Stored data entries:
────────────────
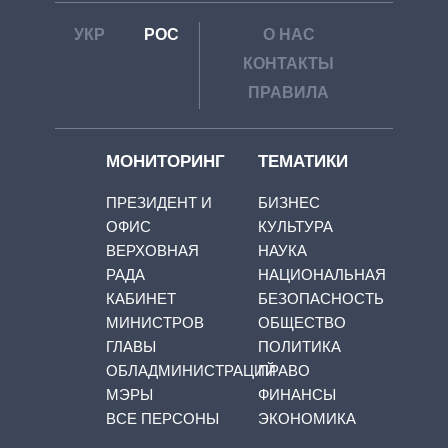
УКР
РОС
О НАС
КОНТАКТЫ
ПРАВИЛА
МОНИТОРИНГ
ТЕМАТИКИ
ПРЕЗИДЕНТ И
БИЗНЕС
ОФИС
КУЛЬТУРА
ВЕРХОВНАЯ
НАУКА
РАДА
НАЦИОНАЛЬНАЯ
КАБИНЕТ
БЕЗОПАСНОСТЬ
МИНИСТРОВ
ОБЩЕСТВО
ГЛАВЫ
ПОЛИТИКА
ОБЛАДМИНИСТРАЦИЙ
ПРАВО
МЭРЫ
ФИНАНСЫ
ВСЕ ПЕРСОНЫ
ЭКОНОМИКА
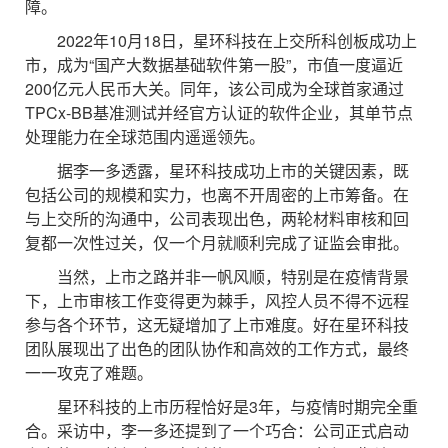
障。
2022年10月18日，星环科技在上交所科创板成功上
市，成为“国产大数据基础软件第一股”，市值一度逼近
200亿元人民币大关。同年，该公司成为全球首家通过
TPCx-BB基准测试并经官方认证的软件企业，其单节点
处理能力在全球范围内遥遥领先。
据李一多透露，星环科技成功上市的关键因素，既
包括公司的规模和实力，也离不开周密的上市筹备。在
与上交所的沟通中，公司表现出色，两轮材料审核和回
复都一次性过关，仅一个月就顺利完成了证监会审批。
当然，上市之路并非一帆风顺，特别是在疫情背景
下，上市审核工作变得更为棘手，风控人员不得不远程
参与各个环节，这无疑增加了上市难度。好在星环科技
团队展现出了出色的团队协作和高效的工作方式，最终
一一攻克了难题。
星环科技的上市历程恰好是3年，与疫情时期完全重
合。采访中，李一多还提到了一个巧合：公司正式启动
────────────────
Copy out nothing but the lines from the beginning of the records through the one that contains "参与各个环节，这无疑增加了上市难度。好在星环科技". Skip the pictures.

_Task result_
УКР
РОС
О НАС
КОНТАКТЫ
ПРАВИЛА
МОНИТОРИНГ
ТЕМАТИКИ
ПРЕЗИДЕНТ И
БИЗНЕС
ОФИС
КУЛЬТУРА
ВЕРХОВНАЯ
НАУКА
РАДА
НАЦИОНАЛЬНАЯ
КАБИНЕТ
БЕЗОПАСНОСТЬ
МИНИСТРОВ
ОБЩЕСТВО
ГЛАВЫ
ПОЛИТИКА
ОБЛАДМИНИСТРАЦИЙ
ПРАВО
МЭРЫ
ФИНАНСЫ
ВСЕ ПЕРСОНЫ
ЭКОНОМИКА
障。
2022年10月18日，星环科技在上交所科创板成功上
市，成为“国产大数据基础软件第一股”，市值一度逼近
200亿元人民币大关。同年，该公司成为全球首家通过
TPCx-BB基准测试并经官方认证的软件企业，其单节点
处理能力在全球范围内遥遥领先。
据李一多透露，星环科技成功上市的关键因素，既
包括公司的规模和实力，也离不开周密的上市筹备。在
与上交所的沟通中，公司表现出色，两轮材料审核和回
复都一次性过关，仅一个月就顺利完成了证监会审批。
当然，上市之路并非一帆风顺，特别是在疫情背景
下，上市审核工作变得更为棘手，风控人员不得不远程
参与各个环节，这无疑增加了上市难度。好在星环科技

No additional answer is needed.